-- Input material follows --
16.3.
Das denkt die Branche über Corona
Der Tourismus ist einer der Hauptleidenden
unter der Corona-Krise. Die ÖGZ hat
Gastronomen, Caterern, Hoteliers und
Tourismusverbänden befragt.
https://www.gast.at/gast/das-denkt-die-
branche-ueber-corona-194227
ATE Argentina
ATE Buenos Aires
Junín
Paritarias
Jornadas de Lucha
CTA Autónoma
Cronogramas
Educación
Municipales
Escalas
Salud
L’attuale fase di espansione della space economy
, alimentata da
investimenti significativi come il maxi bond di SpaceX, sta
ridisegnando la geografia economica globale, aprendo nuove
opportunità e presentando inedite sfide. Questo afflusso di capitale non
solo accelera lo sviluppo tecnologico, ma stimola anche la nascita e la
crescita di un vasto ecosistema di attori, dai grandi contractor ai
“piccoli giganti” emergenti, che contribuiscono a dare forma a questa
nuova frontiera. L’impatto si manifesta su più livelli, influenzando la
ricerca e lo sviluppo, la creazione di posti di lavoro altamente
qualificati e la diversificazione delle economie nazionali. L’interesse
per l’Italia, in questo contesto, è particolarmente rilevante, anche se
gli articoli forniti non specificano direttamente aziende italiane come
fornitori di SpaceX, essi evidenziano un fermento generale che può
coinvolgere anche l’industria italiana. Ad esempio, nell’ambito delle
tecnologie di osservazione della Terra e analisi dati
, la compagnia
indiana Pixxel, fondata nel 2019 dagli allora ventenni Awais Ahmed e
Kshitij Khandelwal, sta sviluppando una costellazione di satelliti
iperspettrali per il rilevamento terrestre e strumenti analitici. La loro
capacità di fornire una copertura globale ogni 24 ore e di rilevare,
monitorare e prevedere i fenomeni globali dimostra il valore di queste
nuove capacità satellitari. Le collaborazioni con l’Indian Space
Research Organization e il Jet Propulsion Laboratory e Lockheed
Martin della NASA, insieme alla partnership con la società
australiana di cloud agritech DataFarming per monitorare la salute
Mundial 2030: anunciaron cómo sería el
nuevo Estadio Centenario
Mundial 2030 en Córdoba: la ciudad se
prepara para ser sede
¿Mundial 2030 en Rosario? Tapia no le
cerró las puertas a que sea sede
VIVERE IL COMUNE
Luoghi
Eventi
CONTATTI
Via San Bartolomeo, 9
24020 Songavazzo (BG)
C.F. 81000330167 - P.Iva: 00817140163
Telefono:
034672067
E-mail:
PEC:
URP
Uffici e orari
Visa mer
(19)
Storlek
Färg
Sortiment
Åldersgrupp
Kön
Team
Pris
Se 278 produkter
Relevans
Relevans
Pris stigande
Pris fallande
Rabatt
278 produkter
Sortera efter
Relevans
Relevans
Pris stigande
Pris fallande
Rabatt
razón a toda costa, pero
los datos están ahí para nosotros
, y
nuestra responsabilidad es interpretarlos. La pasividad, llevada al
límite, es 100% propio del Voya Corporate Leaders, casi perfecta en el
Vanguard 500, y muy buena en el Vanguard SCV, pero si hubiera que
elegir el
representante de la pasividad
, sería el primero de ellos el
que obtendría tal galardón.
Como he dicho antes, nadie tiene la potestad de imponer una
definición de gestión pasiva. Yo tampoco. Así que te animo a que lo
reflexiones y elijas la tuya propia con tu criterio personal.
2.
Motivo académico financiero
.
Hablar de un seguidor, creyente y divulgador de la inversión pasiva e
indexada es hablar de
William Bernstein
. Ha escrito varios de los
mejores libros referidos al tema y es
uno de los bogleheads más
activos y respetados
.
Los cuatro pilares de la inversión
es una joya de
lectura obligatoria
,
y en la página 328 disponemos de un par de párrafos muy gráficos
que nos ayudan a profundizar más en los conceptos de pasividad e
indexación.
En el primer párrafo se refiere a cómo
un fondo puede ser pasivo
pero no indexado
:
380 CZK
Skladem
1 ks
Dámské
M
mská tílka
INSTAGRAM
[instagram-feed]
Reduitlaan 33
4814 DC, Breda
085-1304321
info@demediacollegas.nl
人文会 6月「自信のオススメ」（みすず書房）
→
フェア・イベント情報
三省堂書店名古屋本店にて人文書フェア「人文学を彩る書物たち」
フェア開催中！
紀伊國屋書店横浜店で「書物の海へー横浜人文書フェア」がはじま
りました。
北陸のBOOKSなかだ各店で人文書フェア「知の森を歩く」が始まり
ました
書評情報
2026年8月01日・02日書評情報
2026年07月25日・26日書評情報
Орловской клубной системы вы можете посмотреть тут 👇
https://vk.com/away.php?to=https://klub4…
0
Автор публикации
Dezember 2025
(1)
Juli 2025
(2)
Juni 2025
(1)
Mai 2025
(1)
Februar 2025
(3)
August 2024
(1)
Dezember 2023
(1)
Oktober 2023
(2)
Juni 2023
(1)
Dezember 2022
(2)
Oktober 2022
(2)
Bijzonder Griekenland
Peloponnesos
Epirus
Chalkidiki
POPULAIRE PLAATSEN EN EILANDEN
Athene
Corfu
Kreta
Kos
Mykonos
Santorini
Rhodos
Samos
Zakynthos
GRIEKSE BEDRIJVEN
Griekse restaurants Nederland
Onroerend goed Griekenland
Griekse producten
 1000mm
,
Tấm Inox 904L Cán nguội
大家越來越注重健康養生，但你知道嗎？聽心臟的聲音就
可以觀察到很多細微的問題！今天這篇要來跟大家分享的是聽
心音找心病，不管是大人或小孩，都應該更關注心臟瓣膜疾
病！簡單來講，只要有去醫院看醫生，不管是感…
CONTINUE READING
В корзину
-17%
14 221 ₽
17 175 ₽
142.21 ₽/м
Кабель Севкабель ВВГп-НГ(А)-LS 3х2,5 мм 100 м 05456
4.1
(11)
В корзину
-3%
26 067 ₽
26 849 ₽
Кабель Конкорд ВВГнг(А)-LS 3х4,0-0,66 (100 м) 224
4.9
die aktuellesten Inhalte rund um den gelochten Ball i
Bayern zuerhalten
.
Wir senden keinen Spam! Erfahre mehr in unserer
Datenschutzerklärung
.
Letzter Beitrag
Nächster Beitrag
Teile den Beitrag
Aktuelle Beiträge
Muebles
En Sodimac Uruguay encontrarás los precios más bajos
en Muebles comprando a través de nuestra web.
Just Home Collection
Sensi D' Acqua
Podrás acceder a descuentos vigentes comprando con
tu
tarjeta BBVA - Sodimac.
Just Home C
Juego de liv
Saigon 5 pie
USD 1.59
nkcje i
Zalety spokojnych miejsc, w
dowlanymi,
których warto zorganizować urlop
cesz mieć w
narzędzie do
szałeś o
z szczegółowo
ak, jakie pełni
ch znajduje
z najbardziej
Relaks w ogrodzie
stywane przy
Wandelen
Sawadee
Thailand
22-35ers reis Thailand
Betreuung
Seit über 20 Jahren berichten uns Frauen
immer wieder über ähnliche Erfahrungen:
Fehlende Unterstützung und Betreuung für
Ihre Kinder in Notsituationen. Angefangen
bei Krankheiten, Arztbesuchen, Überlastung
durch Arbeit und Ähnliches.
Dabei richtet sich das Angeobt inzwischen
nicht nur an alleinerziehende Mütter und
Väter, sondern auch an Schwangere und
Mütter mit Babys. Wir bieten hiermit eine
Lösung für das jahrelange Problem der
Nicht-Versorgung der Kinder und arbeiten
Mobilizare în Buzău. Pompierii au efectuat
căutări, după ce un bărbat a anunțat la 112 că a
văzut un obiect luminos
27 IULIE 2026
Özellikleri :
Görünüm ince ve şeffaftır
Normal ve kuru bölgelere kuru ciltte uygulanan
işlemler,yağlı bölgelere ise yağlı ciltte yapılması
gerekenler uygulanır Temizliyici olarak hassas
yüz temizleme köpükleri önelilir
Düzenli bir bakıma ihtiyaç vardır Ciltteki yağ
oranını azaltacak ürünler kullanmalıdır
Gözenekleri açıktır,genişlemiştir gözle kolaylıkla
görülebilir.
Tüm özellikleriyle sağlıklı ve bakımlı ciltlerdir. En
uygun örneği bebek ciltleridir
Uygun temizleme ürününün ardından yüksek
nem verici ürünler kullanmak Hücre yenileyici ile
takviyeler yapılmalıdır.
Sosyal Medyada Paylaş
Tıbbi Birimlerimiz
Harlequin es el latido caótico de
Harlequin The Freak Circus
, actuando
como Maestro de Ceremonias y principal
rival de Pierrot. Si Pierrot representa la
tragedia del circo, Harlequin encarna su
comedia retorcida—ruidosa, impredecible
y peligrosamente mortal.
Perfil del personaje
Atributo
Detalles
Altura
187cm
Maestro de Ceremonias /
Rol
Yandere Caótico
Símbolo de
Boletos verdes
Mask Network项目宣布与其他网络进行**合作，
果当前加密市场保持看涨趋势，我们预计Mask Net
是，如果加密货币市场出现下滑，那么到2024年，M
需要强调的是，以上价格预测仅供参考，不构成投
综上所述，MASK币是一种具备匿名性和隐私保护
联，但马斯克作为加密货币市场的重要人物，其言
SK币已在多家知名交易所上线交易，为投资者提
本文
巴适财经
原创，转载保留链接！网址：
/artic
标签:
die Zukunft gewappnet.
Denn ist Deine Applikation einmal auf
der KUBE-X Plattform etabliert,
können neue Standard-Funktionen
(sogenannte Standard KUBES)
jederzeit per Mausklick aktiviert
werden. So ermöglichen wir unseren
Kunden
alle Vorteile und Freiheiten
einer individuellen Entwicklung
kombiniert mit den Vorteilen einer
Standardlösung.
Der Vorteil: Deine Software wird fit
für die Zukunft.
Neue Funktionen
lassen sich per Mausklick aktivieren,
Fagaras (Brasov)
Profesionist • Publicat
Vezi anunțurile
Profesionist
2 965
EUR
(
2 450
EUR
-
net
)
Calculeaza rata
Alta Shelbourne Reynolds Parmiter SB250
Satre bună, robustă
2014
-- Input material concluded --
* What to do *
If "nuove" is in a line of the listing above, count that line; give the final number and nothing more.

* Answer to this task *
2